Haemosporidian parasite infections in Spanish Sparrows Passer hispaniolensis hispaniolensis of the Western Palaearctic
摘要
Spanish Sparrows in the Western Palaearctic show different migration strategies that might affect haemosporidian parasitism. In a migratory Croatian population, haemosporidian prevalence averaged at 39.8%, with low parasitemia and low parasite diversity dominated by two Haemoproteus and one Plasmodium lineage. Comparative data from six host populations revealed higher net infection prevalence in resident (60%) compared to migratory populations (40%), wherein the strategy dependency was caused by the genus Plasmodium. Genus-specific prevalence of Haemoproteus or Leucocytozoon did not vary coherently with migration strategies. In total, 32 haplotypes have been recorded so far (16 Plasmodium, seven Haemoproteus, and nine Leucocytozoon lineages).

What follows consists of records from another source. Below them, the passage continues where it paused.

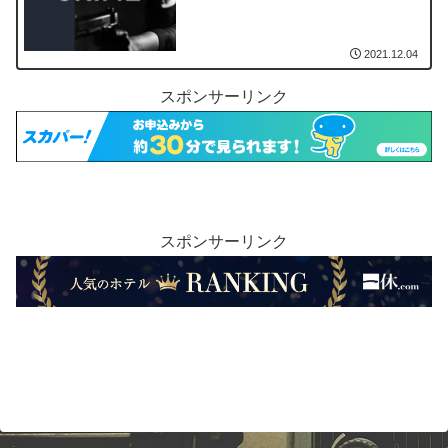
2021.12.04
スポンサーリンク
スポンサーリンク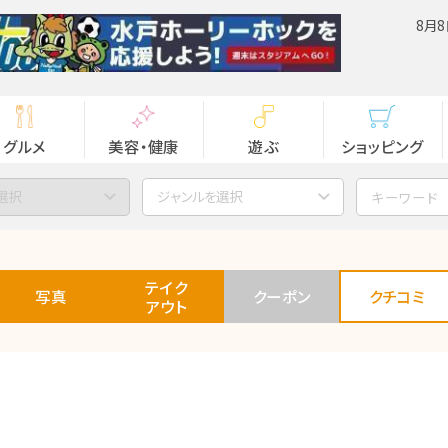
8月8
グルメ
美容・健康
遊ぶ
ショッピング
選択
ジャンルを選択
テイク
写真
クーポン
クチコミ
アウト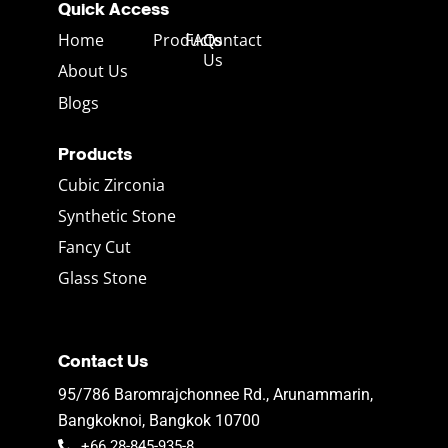
Quick Access
Home
Products
FAQs
Contact
Us
About Us
Blogs
Products
Cubic Zirconia
Synthetic Stone
Fancy Cut
Glass Stone
Contact Us
95/786 Baromrajchonnee Rd., Arunammarin,
Bangkoknoi, Bangkok 10700
+66 28-845-935-8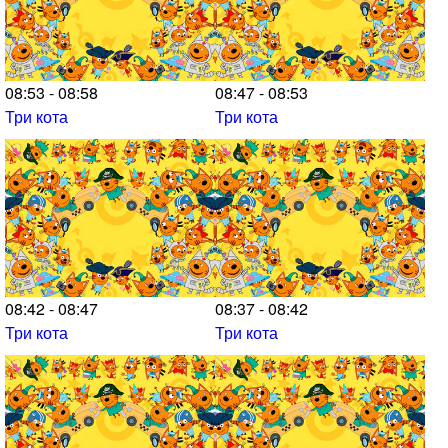
08:53 - 08:58
08:47 - 08:53
Три кота
Три кота
08:42 - 08:47
08:37 - 08:42
Три кота
Три кота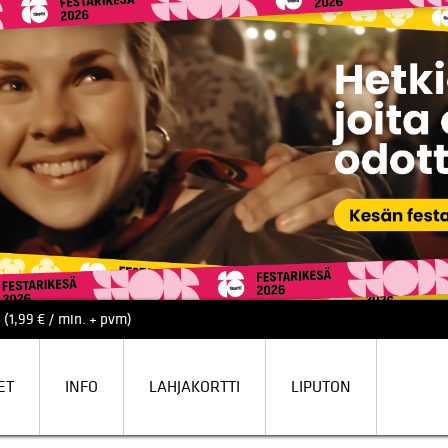
 (1,99 € / min. + pvm)
ET
INFO
LAHJAKORTTI
LIPUTON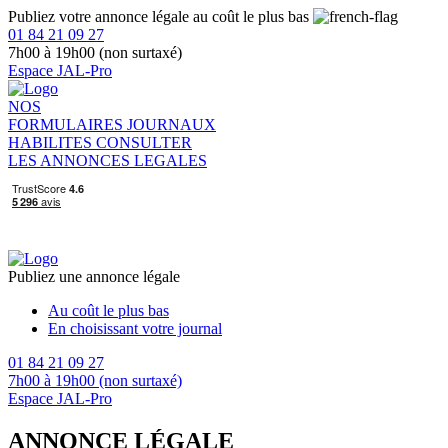
Publiez votre annonce légale au coût le plus bas
01 84 21 09 27
7h00 à 19h00 (non surtaxé)
Espace JAL-Pro
NOS
FORMULAIRES
JOURNAUX
HABILITES
CONSULTER
LES ANNONCES LEGALES
Publiez une annonce légale
Au coût le plus bas
En choisissant votre journal
01 84 21 09 27
7h00 à 19h00 (non surtaxé)
Espace JAL-Pro
ANNONCE LÉGALE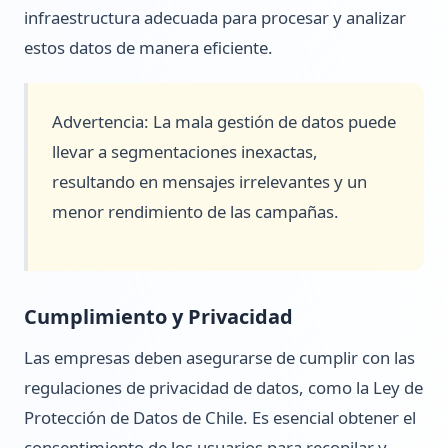
infraestructura adecuada para procesar y analizar
estos datos de manera eficiente.
Advertencia: La mala gestión de datos puede
llevar a segmentaciones inexactas,
resultando en mensajes irrelevantes y un
menor rendimiento de las campañas.
Cumplimiento y Privacidad
Las empresas deben asegurarse de cumplir con las
regulaciones de privacidad de datos, como la Ley de
Protección de Datos de Chile. Es esencial obtener el
consentimiento de los usuarios para recopilar y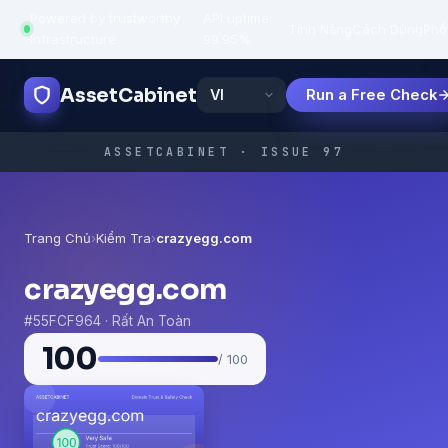
Powered by trustworthy
API uptime:
·
Tính Năng
Cách Dùng
Phổ
infrastructure
99.95%
AssetCabinet
Run a Free Check
ASSETCABINET · ISSUE 97
Trang Chủ
›
Kiểm Tra
›
crazyegg.com
crazyegg.com
#55FCF964 · Rất An Toàn
100
/ 100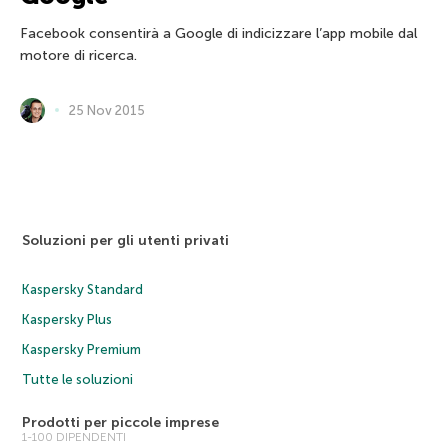
Facebook consentirà a Google di indicizzare l’app mobile dal
motore di ricerca.
25 Nov 2015
Soluzioni per gli utenti privati
Kaspersky Standard
Kaspersky Plus
Kaspersky Premium
Tutte le soluzioni
Prodotti per piccole imprese
1-100 DIPENDENTI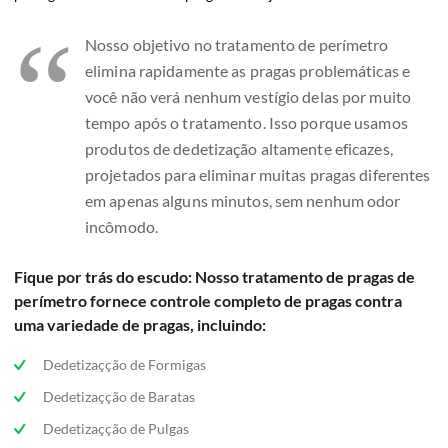
“
Nosso objetivo no tratamento de perímetro
elimina rapidamente as pragas problemáticas e
você não verá nenhum vestígio delas por muito
tempo após o tratamento. Isso porque usamos
produtos de dedetização altamente eficazes,
projetados para eliminar muitas pragas diferentes
em apenas alguns minutos, sem nenhum odor
incômodo.
Fique por trás do escudo: Nosso tratamento de pragas de
perímetro fornece controle completo de pragas contra
uma variedade de pragas, incluindo:
Dedetizaçção de Formigas
Dedetizaçção de Baratas
Dedetizaçção de Pulgas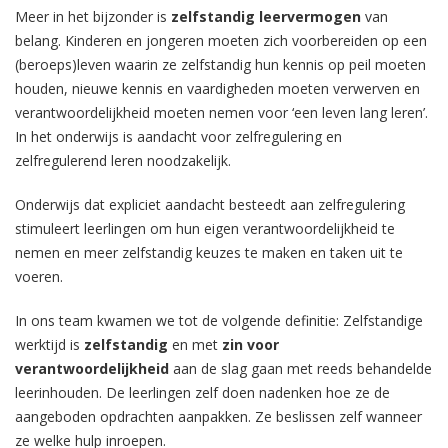
Meer in het bijzonder is
zelfstandig leervermogen
van
belang. Kinderen en jongeren moeten zich voorbereiden op een
(beroeps)leven waarin ze zelfstandig hun kennis op peil moeten
houden, nieuwe kennis en vaardigheden moeten verwerven en
verantwoordelijkheid moeten nemen voor ‘een leven lang leren’.
In het onderwijs is aandacht voor zelfregulering en
zelfregulerend leren noodzakelijk.
Onderwijs dat expliciet aandacht besteedt aan zelfregulering
stimuleert leerlingen om hun eigen verantwoordelijkheid te
nemen en meer zelfstandig keuzes te maken en taken uit te
voeren.
In ons team kwamen we tot de volgende definitie: Zelfstandige
werktijd is
zelfstandig
en met
zin voor
verantwoordelijkheid
aan de slag gaan met reeds behandelde
leerinhouden. De leerlingen zelf doen nadenken hoe ze de
aangeboden opdrachten aanpakken. Ze beslissen zelf wanneer
ze welke hulp inroepen.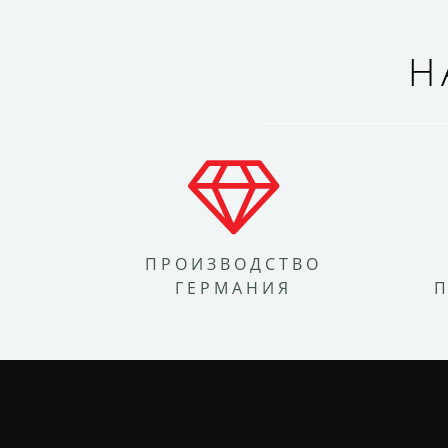
Н
ПРОИЗВОДСТВО
ГЕРМАНИЯ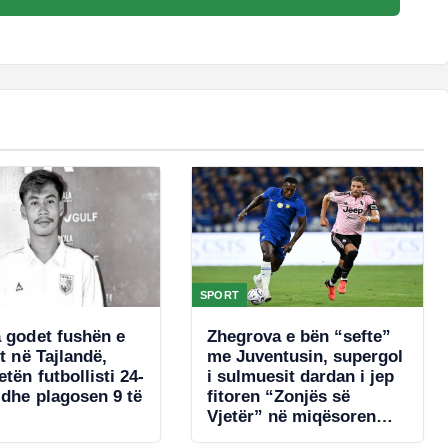
SPORT
a godet fushën e
Zhegrova e bën “sefte”
it në Tajlandë,
me Juventusin, supergol
tën futbollisti 24-
i sulmuesit dardan i jep
 dhe plagosen 9 të
fitoren “Zonjës së
Vjetër” në miqësoren
ndaj Chelsea-t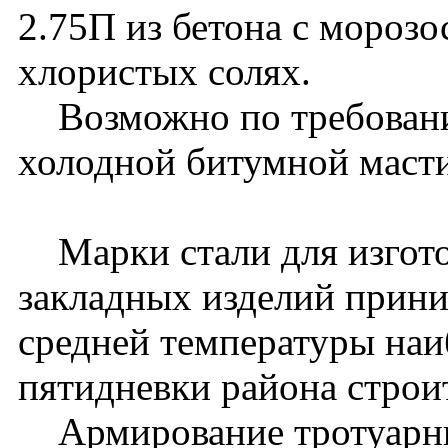
2.75П из бетона с мороз
хлористых солях.
Возможно по требованию
холодной битумной масти
Марки стали для изгото
закладных изделий прини
средней температуры наи
пятидневки района строит
Армирование тротуарны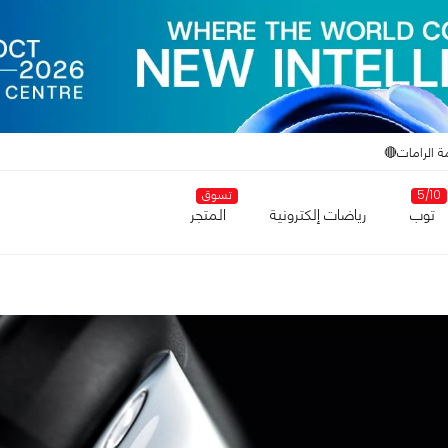
ة الرامات🔴
5/10
تسوق
توب
رياضات إلكترونية
المتجر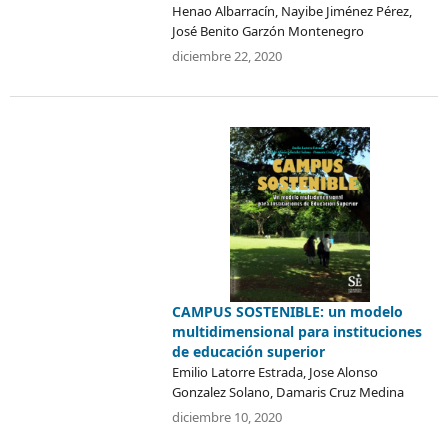
Henao Albarracín, Nayibe Jiménez Pérez,
José Benito Garzón Montenegro
diciembre 22, 2020
CAMPUS SOSTENIBLE: un modelo
multidimensional para instituciones
de educación superior
Emilio Latorre Estrada, Jose Alonso
Gonzalez Solano, Damaris Cruz Medina
diciembre 10, 2020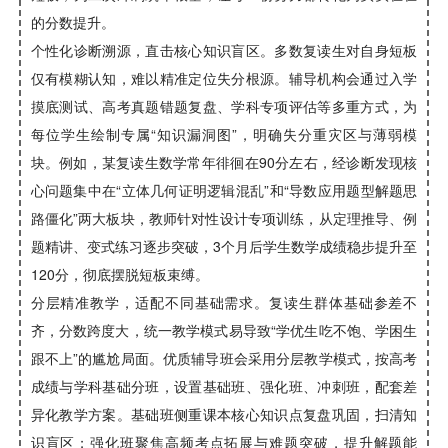
的分数提升。
个性化诊断溯源，直击核心知识盲区。多数复读生对自身短板
仅有模糊认知，难以精准定位失分根源。辅导机构会通过入学
摸底测试、高考真题错题复盘、学科专项评估等多重方式，为
每位学生绘制专属“知识漏洞图”，明确失分重灾区与薄弱模
块。例如，某复读生数学常年徘徊在90分左右，经诊断发现核
心问题集中在“立体几何证明逻辑混乱”和“导数应用题型解题思
路僵化”两大板块，教师针对性设计专项训练，从定理推导、例
题精讲、变式练习逐步突破，3个月后学生数学成绩稳步提升至
120分，彻底摆脱短板束缚。
分层精准教学，适配不同基础需求。复读生群体基础参差不
齐，分数跨度大，统一教学模式易导致“学优生吃不饱、学困生
跟不上”的尴尬局面。优质辅导班会采用分层教学模式，按高考
成绩与学科基础分班，设置基础班、强化班、冲刺班，配套差
异化教学方案。基础班侧重课本核心知识点复盘巩固，扫清知
识盲区；强化班聚焦高频考点拓展与难题突破，提升解题能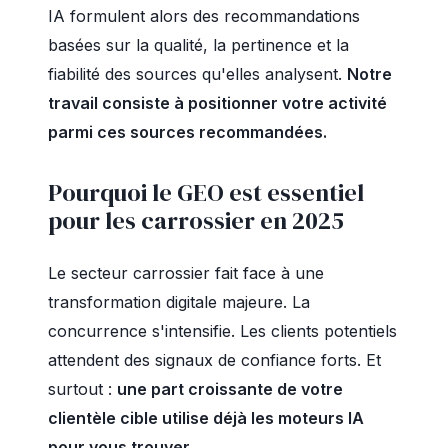
IA formulent alors des recommandations
basées sur la qualité, la pertinence et la
fiabilité des sources qu'elles analysent.
Notre
travail consiste à positionner votre activité
parmi ces sources recommandées.
Pourquoi le GEO est essentiel
pour les carrossier en 2025
Le secteur carrossier fait face à une
transformation digitale majeure. La
concurrence s'intensifie. Les clients potentiels
attendent des signaux de confiance forts. Et
surtout :
une part croissante de votre
clientèle cible utilise déjà les moteurs IA
pour vous trouver.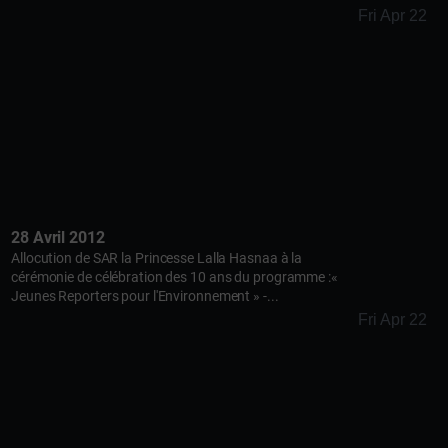
Fri Apr 22
28 Avril 2012
Allocution de SAR la Princesse Lalla Hasnaa à la
cérémonie de célébration des 10 ans du programme :«
Jeunes Reporters pour l'Environnement » -...
Fri Apr 22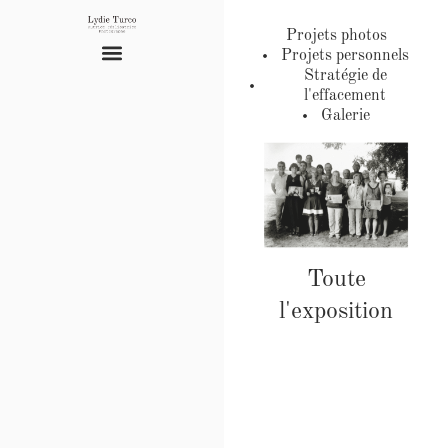
Projets photos
Projets personnels
Stratégie de
l'effacement
Galerie
Toute
l'exposition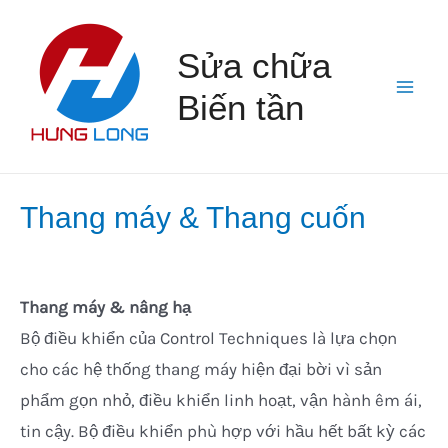
Skip
to
Sửa chữa
content
Biến tần
Mai
Men
Thang máy & Thang cuốn
Thang máy & nâng hạ
Bộ điều khiển của Control Techniques là lựa chọn
cho các hệ thống thang máy hiện đại bời vì sản
phẩm gọn nhỏ, điều khiển linh hoạt, vận hành êm ái,
tin cậy. Bộ điều khiển phù hợp với hầu hết bất kỳ các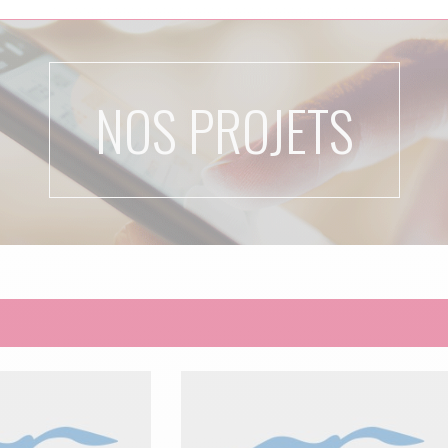
NOS PROJETS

Chronic infections were dominated by three lineages (h-PADOM05 in 34.1%, h-PADOM23 in 17.4%, and p-SGS1 in 12.6% of records), while 19 lineages were detected only once (78% of Leucocytozoon, 69% of Plasmodium and 14% of Haemoproteus lineages). Genetic parasite diversity did not show a consistent pattern with migration strategy, but haplotype diversity was high at local scales, i.e. in resident sparrows of Sardinia and migratory hosts in Bulgaria. Chao´s dissimilarity indices of 0.79–0.93 for resident and 0.72–0.91 for migratory populations pointed to a high degree of site-specificity in parasite compositions. Thus, migration can influence haemosporidian prevalence in Spanish Sparrows, but parasite diversity or lineage composition appears to be determined by conditions at population-specific sites of residency.